- Leaders: Ghassan Najjar Zaki Lawlah
- Dates active: 2011-present
- Split from: Liwa al-Tawhid
- Merged into: Syrian National Army (2017)
- Allegiance: Free Syrian Army (2011-2017) Syrian National Army (2017-2025)
- Headquarters: Western Aleppo
- Active regions: Aleppo Governorate, Hama Governorate, Idlib Governorate
- Part of: Mare' Operations Room (2015) Fatah Halab (2015-2016) Hawar Kilis Operations Room (2016)

= Kata'ib al-Safwa al-Islamiya =

Kata'ib al-Safwa al-Islamiya, also known as Kata'ib al-Safwa, and the al-Safwah Islamic Battalions was a rebel group formed in 2011 that fought in the Syrian civil war with the goal of overthrowing the Assad regime.

== History ==
Kata'ib al-Safwa was founded in 2011. They were initially integrated in Liwa al-Tawhid, but defected in October 2013. KaS was affiliated with the Free Syrian Army. In 2014, the group joined the Mare' Operations Room, the following year they joined Fatah Halab in Aleppo. In 2016, KaS joined the Hawar Kilis Operations Room. By 2016, the group was composed of the Minhaj al-Sunnah Battalions, Rijal Allah Battalion, Mecca Battalion, Al-Quwa Al-Muwahada Battalion, Yusuf Al-Halabi Battalion, Al-Ansari battalion, Omar Bin Abdulaziz Battalion, the Engineering Battalion and Saif Allah Battalion. These groups reunited under the name of Kata'ib al-Safwa in October 2016.

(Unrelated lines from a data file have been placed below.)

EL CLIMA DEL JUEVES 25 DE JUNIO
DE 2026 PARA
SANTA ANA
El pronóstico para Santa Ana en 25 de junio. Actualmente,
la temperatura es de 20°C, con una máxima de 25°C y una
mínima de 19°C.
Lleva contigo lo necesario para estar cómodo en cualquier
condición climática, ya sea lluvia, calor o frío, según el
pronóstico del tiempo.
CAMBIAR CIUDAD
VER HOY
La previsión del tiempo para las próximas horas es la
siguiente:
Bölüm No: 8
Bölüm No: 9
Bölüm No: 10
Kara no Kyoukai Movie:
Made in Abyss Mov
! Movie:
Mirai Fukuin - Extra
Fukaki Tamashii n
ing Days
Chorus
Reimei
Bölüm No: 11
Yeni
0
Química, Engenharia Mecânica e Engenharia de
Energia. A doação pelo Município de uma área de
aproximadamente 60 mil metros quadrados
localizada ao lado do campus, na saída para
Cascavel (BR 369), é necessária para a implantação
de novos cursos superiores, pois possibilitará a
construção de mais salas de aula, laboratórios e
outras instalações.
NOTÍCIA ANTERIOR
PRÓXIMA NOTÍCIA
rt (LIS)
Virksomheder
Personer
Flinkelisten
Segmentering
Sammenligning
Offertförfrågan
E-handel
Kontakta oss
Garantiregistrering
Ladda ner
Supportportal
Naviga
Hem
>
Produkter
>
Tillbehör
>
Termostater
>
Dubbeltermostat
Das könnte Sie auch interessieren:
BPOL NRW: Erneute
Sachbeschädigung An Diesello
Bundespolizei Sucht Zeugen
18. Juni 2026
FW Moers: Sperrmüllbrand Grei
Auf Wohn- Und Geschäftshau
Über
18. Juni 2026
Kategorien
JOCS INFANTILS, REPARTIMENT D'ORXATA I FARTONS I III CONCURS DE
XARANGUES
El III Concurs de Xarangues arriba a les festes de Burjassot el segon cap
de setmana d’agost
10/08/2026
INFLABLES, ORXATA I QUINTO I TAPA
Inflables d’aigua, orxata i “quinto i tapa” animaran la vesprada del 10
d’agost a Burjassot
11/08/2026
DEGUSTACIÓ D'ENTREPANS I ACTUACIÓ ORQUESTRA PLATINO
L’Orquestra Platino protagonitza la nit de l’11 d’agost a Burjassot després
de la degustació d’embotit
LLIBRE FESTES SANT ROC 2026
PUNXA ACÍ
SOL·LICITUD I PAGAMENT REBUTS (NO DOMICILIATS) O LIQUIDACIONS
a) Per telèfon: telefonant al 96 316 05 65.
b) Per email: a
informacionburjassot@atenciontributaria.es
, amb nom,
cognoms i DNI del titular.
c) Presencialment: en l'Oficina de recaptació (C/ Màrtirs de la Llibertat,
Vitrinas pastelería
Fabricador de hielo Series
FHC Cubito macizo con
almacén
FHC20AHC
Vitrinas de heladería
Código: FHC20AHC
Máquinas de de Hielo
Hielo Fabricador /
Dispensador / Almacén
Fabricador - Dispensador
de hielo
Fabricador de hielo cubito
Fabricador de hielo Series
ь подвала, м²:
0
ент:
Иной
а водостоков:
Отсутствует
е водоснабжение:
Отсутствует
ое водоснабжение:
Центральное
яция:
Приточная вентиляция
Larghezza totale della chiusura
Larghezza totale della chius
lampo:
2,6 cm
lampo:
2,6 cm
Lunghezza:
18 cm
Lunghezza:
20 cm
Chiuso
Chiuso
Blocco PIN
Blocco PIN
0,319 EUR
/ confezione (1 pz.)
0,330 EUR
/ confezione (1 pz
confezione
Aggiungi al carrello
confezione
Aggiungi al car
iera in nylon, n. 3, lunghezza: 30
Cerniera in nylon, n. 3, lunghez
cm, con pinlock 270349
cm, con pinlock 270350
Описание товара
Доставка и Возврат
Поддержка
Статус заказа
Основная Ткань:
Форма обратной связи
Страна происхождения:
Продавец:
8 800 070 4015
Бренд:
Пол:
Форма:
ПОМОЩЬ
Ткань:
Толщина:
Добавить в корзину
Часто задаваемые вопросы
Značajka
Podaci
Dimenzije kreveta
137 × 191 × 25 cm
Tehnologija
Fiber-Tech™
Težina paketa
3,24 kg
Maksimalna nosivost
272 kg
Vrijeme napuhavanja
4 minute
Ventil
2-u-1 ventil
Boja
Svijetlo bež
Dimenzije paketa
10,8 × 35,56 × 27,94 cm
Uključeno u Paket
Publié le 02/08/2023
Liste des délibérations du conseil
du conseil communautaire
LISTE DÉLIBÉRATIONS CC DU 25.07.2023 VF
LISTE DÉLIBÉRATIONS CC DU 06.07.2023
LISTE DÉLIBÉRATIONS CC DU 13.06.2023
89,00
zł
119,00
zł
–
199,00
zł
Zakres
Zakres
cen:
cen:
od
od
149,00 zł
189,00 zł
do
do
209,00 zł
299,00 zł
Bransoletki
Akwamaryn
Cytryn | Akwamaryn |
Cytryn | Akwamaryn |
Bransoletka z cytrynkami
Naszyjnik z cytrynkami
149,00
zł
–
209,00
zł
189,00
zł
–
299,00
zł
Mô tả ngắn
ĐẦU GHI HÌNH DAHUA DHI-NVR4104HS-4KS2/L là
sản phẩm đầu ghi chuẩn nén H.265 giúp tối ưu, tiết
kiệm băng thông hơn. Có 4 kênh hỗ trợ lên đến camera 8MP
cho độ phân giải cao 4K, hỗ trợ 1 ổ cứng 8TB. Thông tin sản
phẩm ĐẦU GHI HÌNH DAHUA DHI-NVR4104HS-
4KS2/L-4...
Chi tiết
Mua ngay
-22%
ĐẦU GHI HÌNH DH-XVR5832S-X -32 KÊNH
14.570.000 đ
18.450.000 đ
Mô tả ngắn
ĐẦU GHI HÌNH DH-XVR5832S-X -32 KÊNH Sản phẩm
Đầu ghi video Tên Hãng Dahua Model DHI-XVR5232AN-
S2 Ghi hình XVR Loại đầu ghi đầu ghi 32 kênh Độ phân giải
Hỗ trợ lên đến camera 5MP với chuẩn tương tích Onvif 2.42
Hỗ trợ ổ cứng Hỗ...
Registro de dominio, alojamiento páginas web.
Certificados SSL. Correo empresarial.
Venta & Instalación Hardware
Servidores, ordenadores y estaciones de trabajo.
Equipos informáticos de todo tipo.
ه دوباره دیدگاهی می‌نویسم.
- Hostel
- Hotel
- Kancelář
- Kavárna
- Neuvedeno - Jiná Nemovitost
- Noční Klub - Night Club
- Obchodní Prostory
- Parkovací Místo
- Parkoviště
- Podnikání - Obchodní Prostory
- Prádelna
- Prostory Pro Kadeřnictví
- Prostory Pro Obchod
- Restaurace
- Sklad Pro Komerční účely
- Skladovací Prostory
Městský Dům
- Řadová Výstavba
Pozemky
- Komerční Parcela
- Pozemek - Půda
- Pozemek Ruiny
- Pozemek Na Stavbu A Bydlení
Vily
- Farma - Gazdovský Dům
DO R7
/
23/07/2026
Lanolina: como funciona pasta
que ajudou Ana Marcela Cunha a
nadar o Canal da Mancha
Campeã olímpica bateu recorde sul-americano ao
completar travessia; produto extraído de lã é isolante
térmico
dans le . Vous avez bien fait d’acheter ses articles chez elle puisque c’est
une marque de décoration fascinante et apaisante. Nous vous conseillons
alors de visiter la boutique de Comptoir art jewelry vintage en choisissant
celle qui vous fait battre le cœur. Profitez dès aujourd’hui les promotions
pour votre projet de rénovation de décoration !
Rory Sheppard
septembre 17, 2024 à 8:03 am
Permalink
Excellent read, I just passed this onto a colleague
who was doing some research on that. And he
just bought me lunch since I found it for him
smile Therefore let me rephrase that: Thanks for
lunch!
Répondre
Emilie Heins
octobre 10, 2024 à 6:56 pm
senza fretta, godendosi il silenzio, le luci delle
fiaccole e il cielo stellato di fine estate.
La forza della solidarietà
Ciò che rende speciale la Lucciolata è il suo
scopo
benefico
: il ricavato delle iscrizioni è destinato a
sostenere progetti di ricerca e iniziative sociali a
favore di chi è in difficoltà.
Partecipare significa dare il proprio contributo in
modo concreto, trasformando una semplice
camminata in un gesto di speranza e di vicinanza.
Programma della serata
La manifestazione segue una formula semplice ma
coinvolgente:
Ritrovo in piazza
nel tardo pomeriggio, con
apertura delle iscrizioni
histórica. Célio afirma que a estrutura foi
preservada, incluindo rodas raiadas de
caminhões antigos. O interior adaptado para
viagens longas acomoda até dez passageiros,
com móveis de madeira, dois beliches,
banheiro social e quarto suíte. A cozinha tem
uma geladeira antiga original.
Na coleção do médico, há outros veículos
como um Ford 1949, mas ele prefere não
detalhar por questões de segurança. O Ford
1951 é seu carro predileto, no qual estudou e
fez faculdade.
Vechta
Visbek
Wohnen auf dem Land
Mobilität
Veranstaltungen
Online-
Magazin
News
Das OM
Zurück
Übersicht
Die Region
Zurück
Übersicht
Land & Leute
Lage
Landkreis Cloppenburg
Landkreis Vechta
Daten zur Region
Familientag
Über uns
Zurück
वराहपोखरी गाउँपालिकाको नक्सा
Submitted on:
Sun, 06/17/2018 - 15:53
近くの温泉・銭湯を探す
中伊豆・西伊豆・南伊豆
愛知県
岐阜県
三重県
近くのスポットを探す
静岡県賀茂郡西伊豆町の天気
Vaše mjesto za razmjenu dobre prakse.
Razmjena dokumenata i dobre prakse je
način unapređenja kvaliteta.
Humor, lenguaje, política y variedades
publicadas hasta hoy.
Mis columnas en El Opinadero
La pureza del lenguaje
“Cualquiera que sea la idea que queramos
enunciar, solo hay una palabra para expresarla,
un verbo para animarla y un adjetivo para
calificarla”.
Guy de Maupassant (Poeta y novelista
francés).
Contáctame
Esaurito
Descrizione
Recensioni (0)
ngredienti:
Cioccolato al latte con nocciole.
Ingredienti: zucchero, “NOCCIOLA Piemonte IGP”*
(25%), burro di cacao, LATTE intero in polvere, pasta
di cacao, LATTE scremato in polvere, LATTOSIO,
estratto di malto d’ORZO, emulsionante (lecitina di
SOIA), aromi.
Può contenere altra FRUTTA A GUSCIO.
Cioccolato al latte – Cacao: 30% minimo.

By October 2016, the group had 550 men, including 17 officers and 35 vehicles. The commander-in-chief was Ghassan Najjar (nom de guerre Abu Hussein Najjar). Army defector Zaki Lawlah was part of KaS. In 2015, a top leader Abu Mariam and the head of KaS's media Husam al-Najjar (Abu Yazan al-Halabi) were killed in an airstrike. Kata'ib al-Safwa had connections to the American Central Intelligence Agency.

Kata'ib al-Safwa predominantly fought in Aleppo and the surrounding countryside. Between 2016 and 2017, KaS fought in Operation Euphrates Shield and the Battle of al-Bab, engaging in clashes against Hay'at Tahrir al-Sham. In March 2017, KaS fought in the 2017 Hama offensive. Their headquarters in 2017 was in western Aleppo.

In 2017, Kata'ib al-Safwa joined the Syrian National Army.